#### GIVEN DATA ####
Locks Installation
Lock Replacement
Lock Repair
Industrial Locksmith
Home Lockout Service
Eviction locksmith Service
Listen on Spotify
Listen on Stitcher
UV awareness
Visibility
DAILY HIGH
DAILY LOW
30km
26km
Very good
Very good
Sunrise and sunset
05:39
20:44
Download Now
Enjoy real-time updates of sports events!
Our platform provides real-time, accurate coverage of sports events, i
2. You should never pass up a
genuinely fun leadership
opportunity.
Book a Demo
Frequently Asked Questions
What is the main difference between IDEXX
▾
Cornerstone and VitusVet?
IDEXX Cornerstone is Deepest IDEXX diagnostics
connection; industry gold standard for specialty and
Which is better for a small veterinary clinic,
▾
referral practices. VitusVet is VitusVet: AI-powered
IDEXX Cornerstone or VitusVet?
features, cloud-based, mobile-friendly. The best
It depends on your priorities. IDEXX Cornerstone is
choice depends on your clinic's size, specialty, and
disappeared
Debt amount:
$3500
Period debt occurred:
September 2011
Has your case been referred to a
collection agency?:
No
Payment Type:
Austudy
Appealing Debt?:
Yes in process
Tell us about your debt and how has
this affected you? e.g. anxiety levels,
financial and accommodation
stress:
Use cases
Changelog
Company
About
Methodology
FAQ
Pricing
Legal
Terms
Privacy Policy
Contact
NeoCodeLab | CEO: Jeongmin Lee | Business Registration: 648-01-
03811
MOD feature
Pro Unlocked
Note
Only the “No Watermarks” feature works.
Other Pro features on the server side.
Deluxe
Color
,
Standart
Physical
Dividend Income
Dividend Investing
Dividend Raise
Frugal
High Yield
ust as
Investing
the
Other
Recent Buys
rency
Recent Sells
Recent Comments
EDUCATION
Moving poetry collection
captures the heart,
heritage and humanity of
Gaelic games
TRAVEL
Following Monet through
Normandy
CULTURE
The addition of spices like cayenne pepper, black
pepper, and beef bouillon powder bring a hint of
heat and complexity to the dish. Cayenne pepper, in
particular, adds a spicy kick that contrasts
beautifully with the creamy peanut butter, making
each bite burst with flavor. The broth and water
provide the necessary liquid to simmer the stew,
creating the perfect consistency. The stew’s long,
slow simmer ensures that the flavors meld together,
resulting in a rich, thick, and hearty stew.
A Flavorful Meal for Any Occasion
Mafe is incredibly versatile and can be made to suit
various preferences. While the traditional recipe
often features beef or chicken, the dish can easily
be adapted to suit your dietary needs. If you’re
####
=== EXERCISE DIRECTIONS ===
From the line that contains "creating the perfect" through the last line of the records above, copy every line exactly and leave out the rest.

=== FINAL ANSWER ===
creating the perfect consistency. The stew’s long,
slow simmer ensures that the flavors meld together,
resulting in a rich, thick, and hearty stew.
A Flavorful Meal for Any Occasion
Mafe is incredibly versatile and can be made to suit
various preferences. While the traditional recipe
often features beef or chicken, the dish can easily
be adapted to suit your dietary needs. If you’re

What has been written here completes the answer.